Saarikangas builds a case that architecture and interior design serve as “tools for organizing domestic life”. The ways that spaces get divided, regulate how habitats meet, what they are allowed to see and what kinds of assemblies they can form. Citing Foucault on biopower she argues that modern architecture is about organizing and controlling bodies and to enforce “healthy” life-styles. An interesting detail is that natural light became linked with hygiene: Light baths were recommended as a remedy (“Where the sun does not shine, the doctor will come”) and it made dirt visible. Citing Julia Kristevas notes of dirt, she broadens this approach to city-planning, which is largely concerned with enforcing distances between citizens and things which are deemed unhygienic (such as animals).

Miten Saanasta tuli pyhä? Erilaisten rinnakkaisten Saana diskurssien tarkastelua [How did Saana become a sacred mountain? An analysis of parallel discourses connected with Saana.] (2019) Taarna Valtonen. A revealing analysis of discussions which emerged after a Finnish, nationalistically geared artwork was presented at the Saana mountain, which is located in the Sápmi. Valtonen argues that an emerging “transnational indigenous folk discourse” is spearheading idealistic views which link ecologically mindful practices and the appreciation of the sacredness of nature to indigenous worldviews. She argues that on occasion these generalized standpoints lead opinion forming processes more then the actions and arguments of people who inhabit particular sites and engage in particular practices.

I’ve been setting up my studio in the civil defense shelter. Currently attempting to build a telephone line between the shelter and our flat. Use old phones as an intercom article on ePanorama (Tomi Engdahl, undated 1996?) offers good hints and schematics. Sound works great using a 9v power supply and a 220Ω resistor (~25mA flows) but I haven’t gotten the ringers on the phones to work. I attached a piezo buzzer to the 3 & 5 terminals of the first unit (I’m working with Ericsson Dialog phones from the 70ties) which the schematics (found inside the phone case) designate as “Additional Ringer” inserts and an other piezo to 2 & 5 terminals of the second unit. This works well for one end but the piezo sound on the other end is very low. Really frustrating work.

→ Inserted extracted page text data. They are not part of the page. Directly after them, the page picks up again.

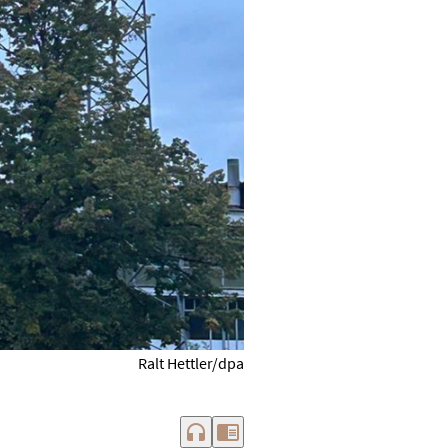
Ralt Hettler/dpa
headphones
chrome_reader_mode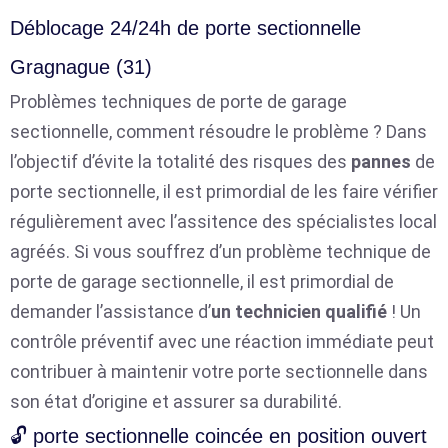
Déblocage 24/24h de porte sectionnelle
Gragnague (31)
Problèmes techniques de porte de garage
sectionnelle, comment résoudre le problème ? Dans
l’objectif d’évite la totalité des risques des
pannes
de
porte sectionnelle, il est primordial de les faire vérifier
régulièrement avec l’assitence des spécialistes local
agréés. Si vous souffrez d’un problème technique de
porte de garage sectionnelle, il est primordial de
demander l’assistance d’
un technicien qualifié
! Un
contrôle préventif avec une réaction immédiate peut
contribuer à maintenir votre porte sectionnelle dans
son état d’origine et assurer sa durabilité.
🔓 porte sectionnelle coincée en position ouvert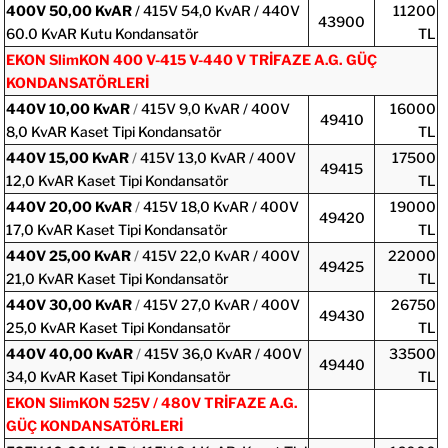
400V
50,00 KvAR
/ 415V 54,0 KvAR / 440V
11200
43900
60.0 KvAR Kutu Kondansatör
TL
EKON SlimKON 400 V-415 V-440 V TRİFAZE A.G. GÜÇ
KONDANSATÖRLERİ
440V 10,00 KvAR
/
415V 9,0 KvAR / 400V
16000
49410
8,0 KvAR Kaset Tipi Kondansatör
TL
440V 15,00 KvAR
/
415V 13,0 KvAR / 400V
17500
49415
12,0 KvAR Kaset Tipi Kondansatör
TL
440V 20,00 KvAR
/
415V 18,0 KvAR / 400V
19000
49420
17,0 KvAR Kaset Tipi Kondansatör
TL
440V 25,00 KvAR
/
415V 22,0 KvAR / 400V
22000
49425
21,0 KvAR Kaset Tipi Kondansatör
TL
440V 30,00 KvAR
/
415V 27,0 KvAR / 400V
26750
49430
25,0 KvAR Kaset Tipi Kondansatör
TL
440V 40,00 KvAR
/
415V 36,0 KvAR / 400V
33500
49440
34,0 KvAR Kaset Tipi Kondansatör
TL
EKON SlimKON 525V / 480V TRİFAZE A.G.
GÜÇ KONDANSATÖRLERİ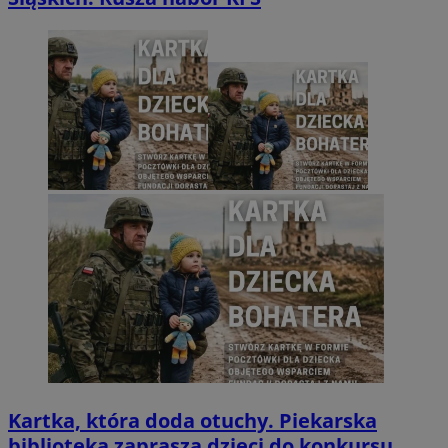
Kartka, która doda otuchy. Piekarska
biblioteka zaprasza dzieci do konkursu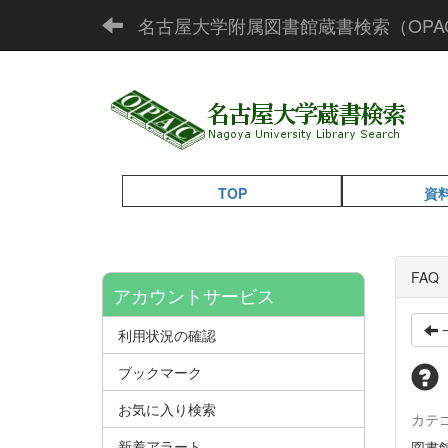
名古屋大学附属図書館蔵書検索（OPA
TOP
資
FA
アカウントサービス
利用状況の確認
ブックマーク
お気に入り検索
カテ
新着アラート
図書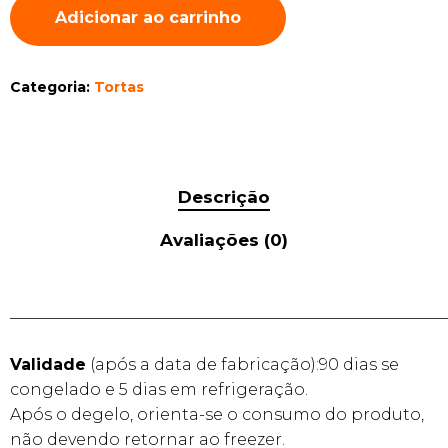
Adicionar ao carrinho
Categoria:
Tortas
Descrição
Avaliações (0)
______________________________________________________
Validade
(após a data de fabricação):90 dias se
congelado e 5 dias em refrigeração.
Após o degelo, orienta-se o consumo do produto,
não devendo retornar ao freezer.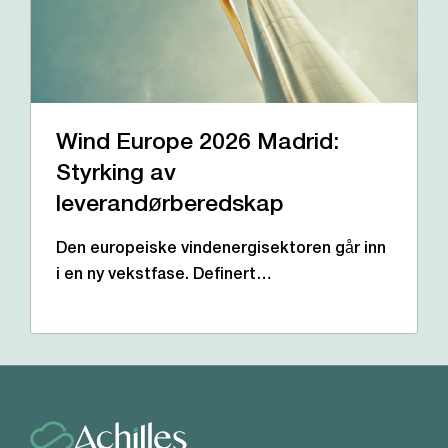
Wind Europe 2026 Madrid:
Styrking av
leverandørberedskap
Den europeiske vindenergisektoren går inn
i en ny vekstfase. Definert…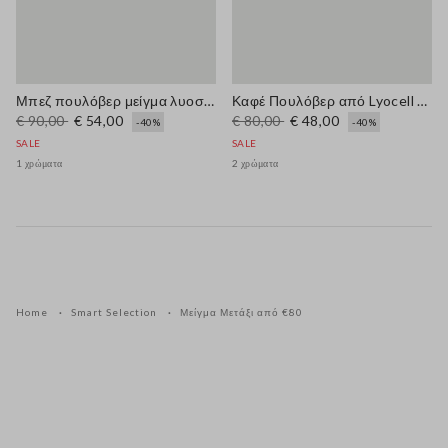
Μπεζ πουλόβερ μείγμα λυοσέλλης και μεταξιού κανονικής εφαρμογής με κορδόνια
Καφέ Πουλόβερ από Lyocell και Βαμβάκι με Κανονική Γραμμή και V Λαιμόκοψη
€ 90,00
€ 54,00
€ 80,00
€ 48,00
-40%
-40%
SALE
SALE
1 χρώματα
2 χρώματα
Home
Smart Selection
Μείγμα Μετάξι από €80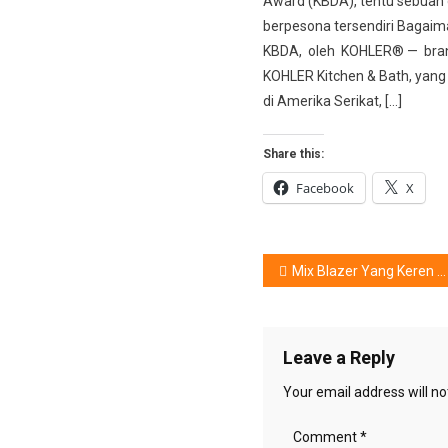
Award (KBDA), tentu sebuah
berpesona tersendiri Bagaima
KBDA, oleh KOHLER® — bran
KOHLER Kitchen & Bath, yan
di Amerika Serikat, […]
Share this:
Facebook
X
Post
Mix Blazer Yang Keren Dan Nyaman Untuk Beraktivitas
navigation
Leave a Reply
Your email address will no
Comment
*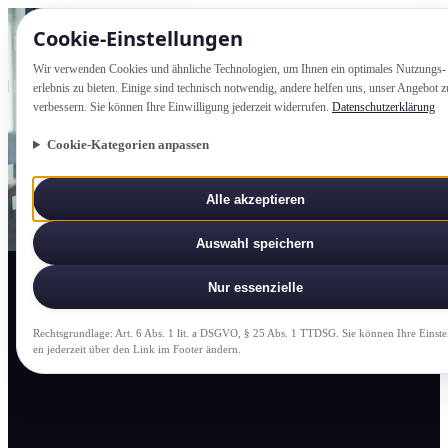
Cookie-Einstellung­en
Wir verwenden Cookies und ähnliche Technologien, um Ihnen ein optimales Nutzungs­
erlebnis zu bieten. Einige sind technisch notwendig, andere helfen uns, unser Angebot z
verbessern. Sie können Ihre Einwilligung jederzeit widerrufen.
Datenschutzerklärung
Cookie-Kategorien anpassen
Alle akzeptieren
Auswahl speichern
Nur essenzielle
Rechtsgrundlage: Art. 6 Abs. 1 lit. a DSGVO, § 25 Abs. 1 TTDSG. Sie können Ihre Einste
en jederzeit über den Link im Footer ändern.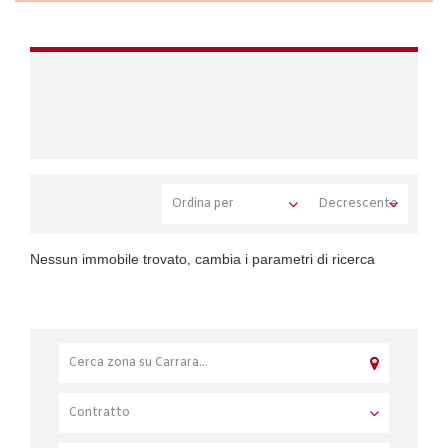
Nessun immobile trovato, cambia i parametri di ricerca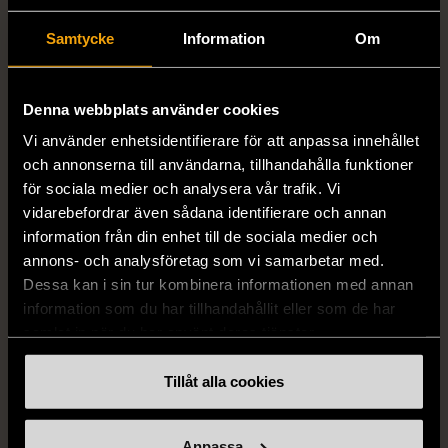
Samtycke
Information
Om
1/5
1/5
IKEA
IKEA
Denna webbplats använder cookies
Svart klädhängare med
IKEA Anne Nilsson Vas
sfärer
med unik form
Vi använder enhetsidentifierare för att anpassa innehållet
och annonserna till användarna, tillhandahålla funktioner
Använt skick
Gott skick
för sociala medier och analysera vår trafik. Vi
699 kr
199 kr
vidarebefordrar även sådana identifierare och annan
information från din enhet till de sociala medier och
annons- och analysföretag som vi samarbetar med.
Dessa kan i sin tur kombinera informationen med annan
information som du har tillhandahållit eller som de har
samlat in när du har använt deras tjänster.
Tillåt alla cookies
1/5
1/5
Anpassa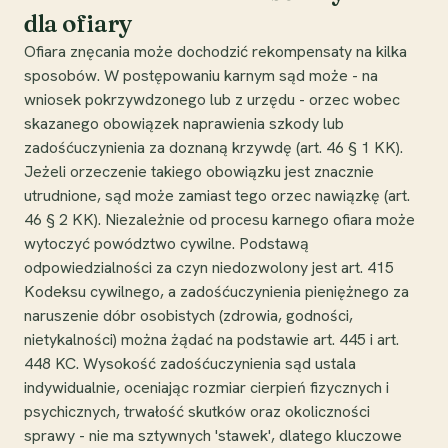
dla ofiary
Ofiara znęcania może dochodzić rekompensaty na kilka
sposobów. W postępowaniu karnym sąd może - na
wniosek pokrzywdzonego lub z urzędu - orzec wobec
skazanego obowiązek naprawienia szkody lub
zadośćuczynienia za doznaną krzywdę (art. 46 § 1 KK).
Jeżeli orzeczenie takiego obowiązku jest znacznie
utrudnione, sąd może zamiast tego orzec nawiązkę (art.
46 § 2 KK). Niezależnie od procesu karnego ofiara może
wytoczyć powództwo cywilne. Podstawą
odpowiedzialności za czyn niedozwolony jest art. 415
Kodeksu cywilnego, a zadośćuczynienia pieniężnego za
naruszenie dóbr osobistych (zdrowia, godności,
nietykalności) można żądać na podstawie art. 445 i art.
448 KC. Wysokość zadośćuczynienia sąd ustala
indywidualnie, oceniając rozmiar cierpień fizycznych i
psychicznych, trwałość skutków oraz okoliczności
sprawy - nie ma sztywnych 'stawek', dlatego kluczowe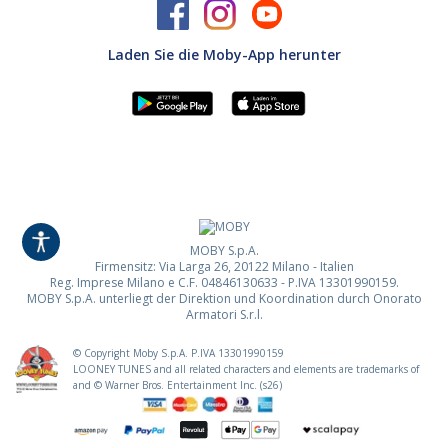
Laden Sie die Moby-App herunter
MOBY S.p.A.
Firmensitz: Via Larga 26, 20122 Milano - Italien
Reg. Imprese Milano e C.F. 04846130633 - P.IVA 13301990159.
MOBY S.p.A. unterliegt der Direktion und Koordination durch Onorato
Armatori S.r.l.
© Copyright Moby S.p.A. P.IVA
13301990159
LOONEY TUNES and all related characters and elements are trademarks of
and © Warner Bros. Entertainment Inc. (s26)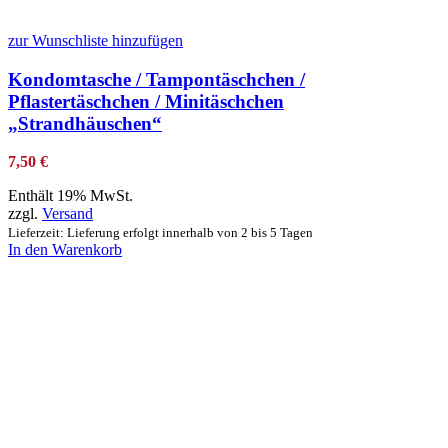
zur Wunschliste hinzufügen
Kondomtasche / Tampontäschchen /
Pflastertäschchen / Minitäschchen
„Strandhäuschen“
7,50
€
Enthält 19% MwSt.
zzgl.
Versand
Lieferzeit: Lieferung erfolgt innerhalb von 2 bis 5 Tagen
In den Warenkorb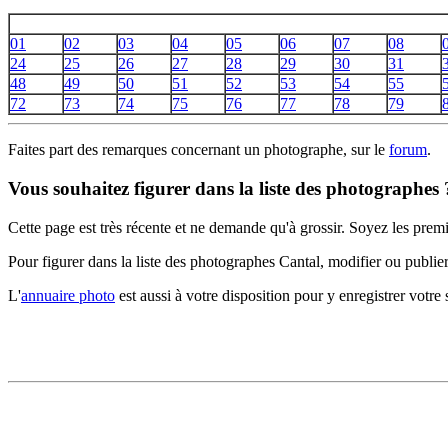
01
02
03
04
05
06
07
08
24
25
26
27
28
29
30
31
48
49
50
51
52
53
54
55
72
73
74
75
76
77
78
79
Faites part des remarques concernant un photographe, sur le
forum
.
Vous souhaitez figurer dans la liste des photographes 
Cette page est très récente et ne demande qu'à grossir. Soyez les premi
Pour figurer dans la liste des photographes Cantal, modifier ou publi
L'
annuaire photo
est aussi à votre disposition pour y enregistrer votre s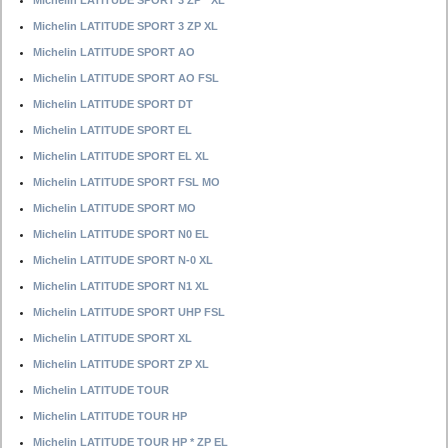
Michelin LATITUDE SPORT 3 ZP * XL
Michelin LATITUDE SPORT 3 ZP XL
Michelin LATITUDE SPORT AO
Michelin LATITUDE SPORT AO FSL
Michelin LATITUDE SPORT DT
Michelin LATITUDE SPORT EL
Michelin LATITUDE SPORT EL XL
Michelin LATITUDE SPORT FSL MO
Michelin LATITUDE SPORT MO
Michelin LATITUDE SPORT N0 EL
Michelin LATITUDE SPORT N-0 XL
Michelin LATITUDE SPORT N1 XL
Michelin LATITUDE SPORT UHP FSL
Michelin LATITUDE SPORT XL
Michelin LATITUDE SPORT ZP XL
Michelin LATITUDE TOUR
Michelin LATITUDE TOUR HP
Michelin LATITUDE TOUR HP * ZP EL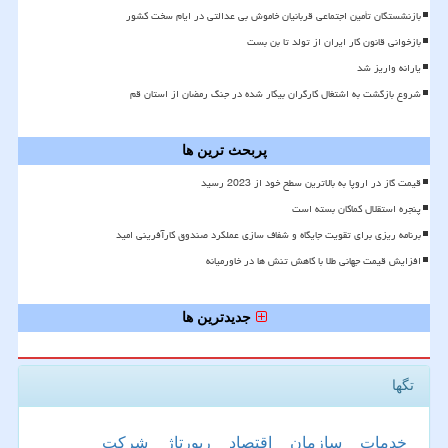
بازنشستگان تأمین اجتماعی قربانیان خاموش بی عدالتی در ایام سخت کشور
بازخوانی قانون کار ایران از تولد تا بن بست
یارانه واریز شد
شروع بازگشت به اشتغال کارگران بیکار شده در جنگ رمضان از استان قم
پربحث ترین ها
قیمت گاز در اروپا به بالاترین سطح خود از 2023 رسید
پنجره استقلال کماکان بسته است
برنامه ریزی برای تقویت جایگاه و شفاف سازی عملکرد صندوق کارآفرینی امید
افزایش قیمت جهانی طلا با کاهش تنش ها در خاورمیانه
جدیدترین ها
تگها
خدمات
سازمان
اقتصاد
رپورتاژ
شركت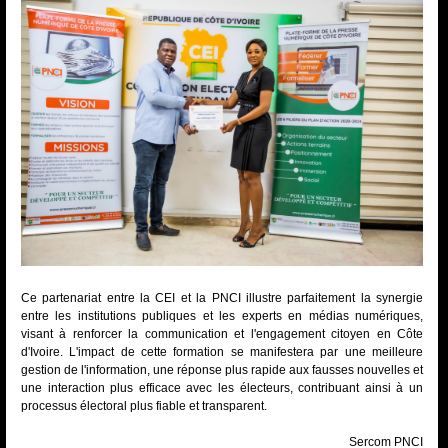
Ce partenariat entre la CEI et la PNCI illustre parfaitement la synergie
entre les institutions publiques et les experts en médias numériques,
visant à renforcer la communication et l'engagement citoyen en Côte
d'Ivoire. L'impact de cette formation se manifestera par une meilleure
gestion de l'information, une réponse plus rapide aux fausses nouvelles et
une interaction plus efficace avec les électeurs, contribuant ainsi à un
processus électoral plus fiable et transparent.
Sercom PNCI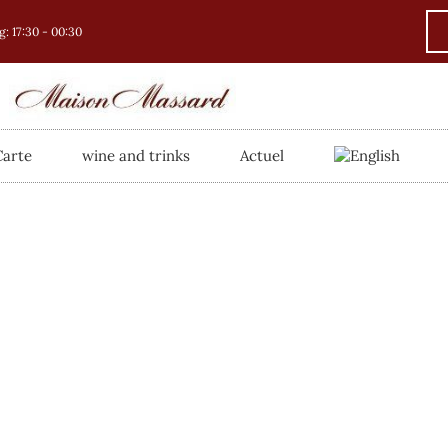
: 17:30 - 00:30
Carte
wine and trinks
Actuel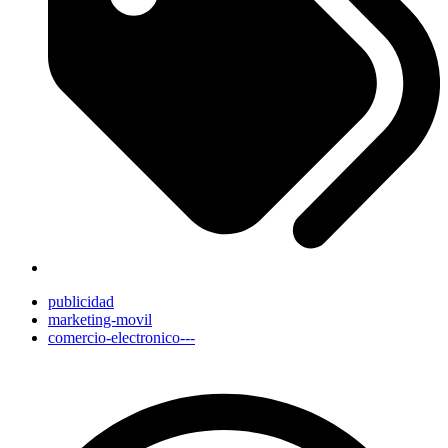
publicidad
marketing-movil
comercio-electronico---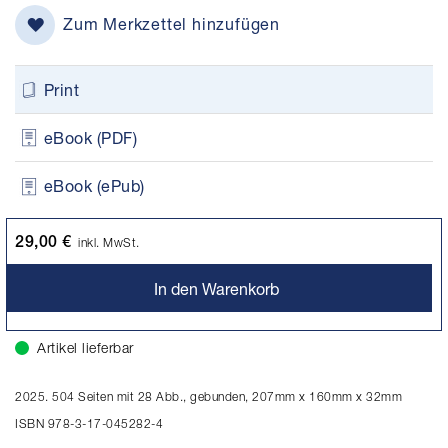
Zum Merkzettel hinzufügen
Print
eBook (PDF)
eBook (ePub)
29,00 €
inkl. MwSt.
In den Warenkorb
Artikel lieferbar
2025. 504 Seiten mit 28 Abb., gebunden, 207mm x 160mm x 32mm
ISBN 978-3-17-045282-4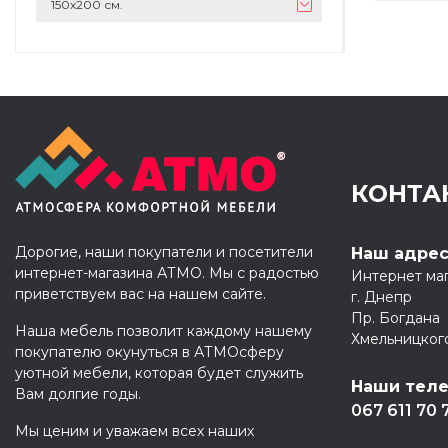
150х200 см.
КОНТА
Дорогие, наши покупатели и посетители
Наш адре
интернет-магазина АТМО. Мы с радостью
Интернет ма
приветствуем вас на нашем сайте.
г. Днепр
Пр. Богдана
Наша мебель позволит каждому нашему
Хмельницког
покупателю окунуться в АТМОсферу
уютной мебели, которая будет служить
Наши тел
Вам долгие годы.
067 611 70 
Мы ценим и уважаем всех наших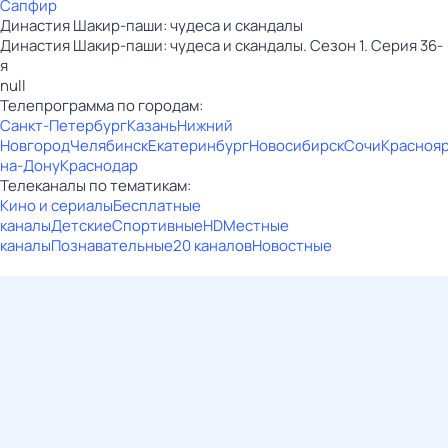
Сапфир
Династия Шакир-паши: чудеса и скандалы
Династия Шакир-паши: чудеса и скандалы. Сезон 1. Серия 36-
я
null
Телепрограмма по городам:
Санкт-Петербург
Казань
Нижний
Новгород
Челябинск
Екатеринбург
Новосибирск
Сочи
Красноя
на-Дону
Краснодар
Телеканалы по тематикам:
Кино и сериалы
Бесплатные
каналы
Детские
Спортивные
HD
Местные
каналы
Познавательные
20 каналов
Новостные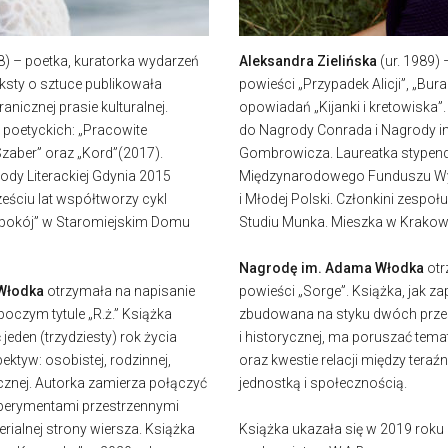
88) – poetka, kuratorka wydarzeń
Aleksandra Zielińska
(ur. 1989) 
teksty o sztuce publikowała
powieści „Przypadek Alicji”, „Bura
anicznej prasie kulturalnej.
opowiadań „Kijanki i kretowisk
poetyckich: „Pracowite
do Nagrody Conrada i Nagrody i
Szaber” oraz „Kord”(2017).
Gombrowicza. Laureatka stypen
y Literackiej Gdynia 2015
Międzynarodowego Funduszu W
ześciu lat współtworzy cykl
i Młodej Polski. Członkini zespołu
pokój” w Staromiejskim Domu
Studiu Munka. Mieszka w Krakow
Nagrodę im. Adama Włodka
otr
Włodka
otrzymała na napisanie
powieści „Sorge”. Książka, jak z
oboczym tytule „R.ż.” Książka
zbudowana na styku dwóch przes
eden (trzydziesty) rok życia
i historycznej, ma poruszać temat
ektyw: osobistej, rodzinnej,
oraz kwestie relacji między teraźni
ycznej. Autorka zamierza połączyć
jednostką i społecznością.
sperymentami przestrzennymi
ialnej strony wiersza. Książka
Książka ukazała się w 2019 rok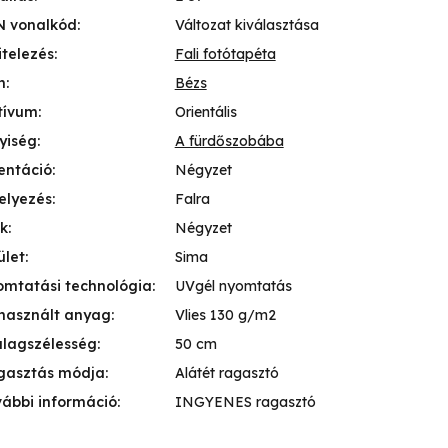
N vonalkód
:
Változat kiválasztása
itelezés
:
Fali fotótapéta
n
:
Bézs
tívum
:
Orientális
yiség
:
A fürdőszobába
entáció
:
Négyzet
elyezés
:
Falra
k
:
Négyzet
ület
:
Sima
mtatási technológia
:
UVgél nyomtatás
használt anyag
:
Vlies 130 g/m2
lagszélesség
:
50 cm
gasztás módja
:
Alátét ragasztó
ábbi információ
:
INGYENES ragasztó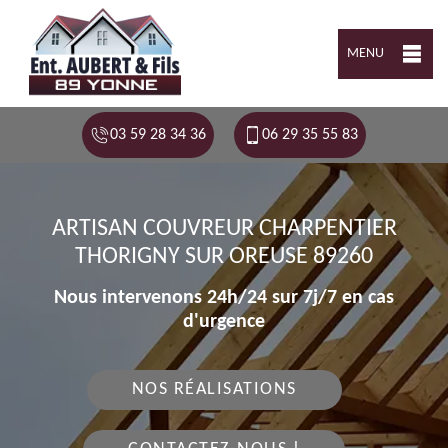
MENU
03 59 28 34 36
06 29 35 55 83
ARTISAN COUVREUR CHARPENTIER
THORIGNY SUR OREUSE 89260
Nous intervenons 24h/24 sur 7j/7 en cas
d'urgence
NOS RÉALISATIONS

Making room for future work with mini-FM transmitter stuff (Tetsuo Kogawa). Online vendors from China offer really cheep mini-FM transmitters and I’ve ordered a few to test the concept. Interestingly there are many units which offer I2C support (or serial command) which hints opportunities for developing Norns or other monome-world programmable FM receiver/transmitter modules. I should document the process so far and add inspirational entries to Modulargrid. Building a transmitter and a receiver on the same board seems very challenging. I think the variable capacitors which set the transmission/receiving FM channel affect each other.